The result? A promise of US$100 million for projects to wrest Africans from poverty. Not bad for a man of 44 who started off his business career with borrowed money, selling sneakers.
In Africa's context, of course, aid and benefaction are familiar enough topics. But Hunter plows a more iconoclastic furrow.
As a Scot, he comes from a land stereotyped as parsimonious, and yet he has become one of Britain's most prominent philanthropists, embracing an approach to giving that is far more familiar in the US than in Britain.
As a businessman who built a small sneaker business into a chain of 260 stores, he also looks for big returns on his investments, more usually these days in British property and real estate. In Africa, he reckons, the payback will come when the people he has set out to help ask him to leave because they can manage their own affairs.
"We don't want to create a dependency culture in Africa," Hunter said. "We make an investment. We want a return. We wouldn't just give the money and hope for the best. I am a Scotsman after all."
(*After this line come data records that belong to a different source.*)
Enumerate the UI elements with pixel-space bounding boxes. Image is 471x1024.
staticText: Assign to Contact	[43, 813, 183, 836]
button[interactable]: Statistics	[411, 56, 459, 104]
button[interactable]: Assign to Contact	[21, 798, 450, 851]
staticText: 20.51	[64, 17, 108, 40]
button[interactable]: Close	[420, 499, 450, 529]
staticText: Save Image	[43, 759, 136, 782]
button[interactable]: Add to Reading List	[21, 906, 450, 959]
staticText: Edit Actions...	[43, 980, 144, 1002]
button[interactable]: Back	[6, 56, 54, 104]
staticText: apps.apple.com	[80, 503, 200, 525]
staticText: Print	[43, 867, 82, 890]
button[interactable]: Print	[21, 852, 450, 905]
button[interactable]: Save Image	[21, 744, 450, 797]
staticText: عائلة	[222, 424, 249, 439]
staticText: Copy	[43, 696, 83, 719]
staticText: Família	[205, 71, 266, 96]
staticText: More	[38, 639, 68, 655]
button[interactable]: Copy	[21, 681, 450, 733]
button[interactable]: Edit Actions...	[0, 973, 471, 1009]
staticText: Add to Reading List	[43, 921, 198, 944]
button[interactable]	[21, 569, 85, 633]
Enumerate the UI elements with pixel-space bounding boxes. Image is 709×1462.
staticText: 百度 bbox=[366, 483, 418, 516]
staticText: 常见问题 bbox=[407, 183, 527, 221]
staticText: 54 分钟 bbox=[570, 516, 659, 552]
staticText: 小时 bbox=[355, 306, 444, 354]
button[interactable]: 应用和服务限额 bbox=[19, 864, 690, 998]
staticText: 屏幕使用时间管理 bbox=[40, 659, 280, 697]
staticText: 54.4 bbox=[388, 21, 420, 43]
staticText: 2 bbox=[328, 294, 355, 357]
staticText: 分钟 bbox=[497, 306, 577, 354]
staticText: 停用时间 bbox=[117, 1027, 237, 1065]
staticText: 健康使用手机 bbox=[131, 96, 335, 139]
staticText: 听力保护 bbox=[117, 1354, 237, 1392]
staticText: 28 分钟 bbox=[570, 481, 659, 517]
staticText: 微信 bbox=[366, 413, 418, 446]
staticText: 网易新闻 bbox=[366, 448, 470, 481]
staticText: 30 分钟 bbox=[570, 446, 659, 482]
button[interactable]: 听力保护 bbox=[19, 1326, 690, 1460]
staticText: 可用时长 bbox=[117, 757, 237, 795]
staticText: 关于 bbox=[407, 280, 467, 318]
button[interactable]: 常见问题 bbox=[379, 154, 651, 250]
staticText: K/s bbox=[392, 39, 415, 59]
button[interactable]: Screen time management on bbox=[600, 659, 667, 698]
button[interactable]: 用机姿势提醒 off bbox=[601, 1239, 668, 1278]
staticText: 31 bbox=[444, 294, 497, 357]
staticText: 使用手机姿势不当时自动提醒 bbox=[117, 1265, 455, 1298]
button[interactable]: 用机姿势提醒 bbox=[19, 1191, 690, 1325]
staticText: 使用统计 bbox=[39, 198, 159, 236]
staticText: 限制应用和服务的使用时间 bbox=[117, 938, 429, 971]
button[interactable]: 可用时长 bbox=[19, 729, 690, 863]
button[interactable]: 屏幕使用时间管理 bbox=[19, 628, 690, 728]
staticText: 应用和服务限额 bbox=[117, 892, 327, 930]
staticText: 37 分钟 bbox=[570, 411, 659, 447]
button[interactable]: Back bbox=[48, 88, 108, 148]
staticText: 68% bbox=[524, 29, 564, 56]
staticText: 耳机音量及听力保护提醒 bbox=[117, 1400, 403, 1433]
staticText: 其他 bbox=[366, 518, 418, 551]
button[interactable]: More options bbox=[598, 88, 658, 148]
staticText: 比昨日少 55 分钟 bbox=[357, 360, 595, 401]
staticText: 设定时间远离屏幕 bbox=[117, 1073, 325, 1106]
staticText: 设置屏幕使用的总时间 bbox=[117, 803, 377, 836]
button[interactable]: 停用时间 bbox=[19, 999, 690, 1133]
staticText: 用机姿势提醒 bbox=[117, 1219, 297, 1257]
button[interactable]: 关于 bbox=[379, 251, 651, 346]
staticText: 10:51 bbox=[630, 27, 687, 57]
Hunter's plan is to bypass the usual channels of development aid, such as government ministries, aid agencies and nongovernmental organizations, instead providing closely audited injections of cash to permit the poorest villagers to grow more abundant crops and strive for their own way out of deprivation. He plans to spend money on health care, AIDS and education in the same villages in order, as he put it in a recent speech, "to enable them to take their first step up on the rungs of development."
Hunter calls his form of giving "venture philanthropy," drawing a parallel with the venture capitalism, or private equity investment, pursued by his company West Coast Capital.
But why would a hard-headed and successful businessman -- worth more than US$1 billion according to an annual list published in London's Sunday Times -- display what cynics might depict as a naivete that has left many would-be saviors to rue the day they resolved to venture into Africa?
The answer, as Hunter tells it, lies in his childhood as the son of a modest greengrocer, and his youth in a coal mining village plunged into poverty when Scotland's state-supported heavy industry -- mining, shipbuilding and steelmaking -- collapsed in the second half of the 20th century. More than some others, he is aware of the contrast between deprivation and riches.
Hunter's philanthropy is also a question of the way people -- a few people, in the nature of things -- react to large amounts of money of the kind Hunter acquired in 1998 when a rival bought his chain of sneaker outlets, called Sports Division.
Some people spend it. Others might hoard it. Still more might seek to multiply it on the stock market. As Hunter, who owns a Lear jet and a luxury yacht, likes to put it: "Once you fulfill the material needs -- the house, the boat, the plane -- what's next?
"I think that when I sold the business, I got the equivalent of US$500 million when I was 37, and I had started 14 years earlier with nothing. At 37, I started to think, what is it all about? Something I would take my whole life to do I had achieved quite early. I came to the view that money was only half the argument. What you do with the money is what marks you out," he said.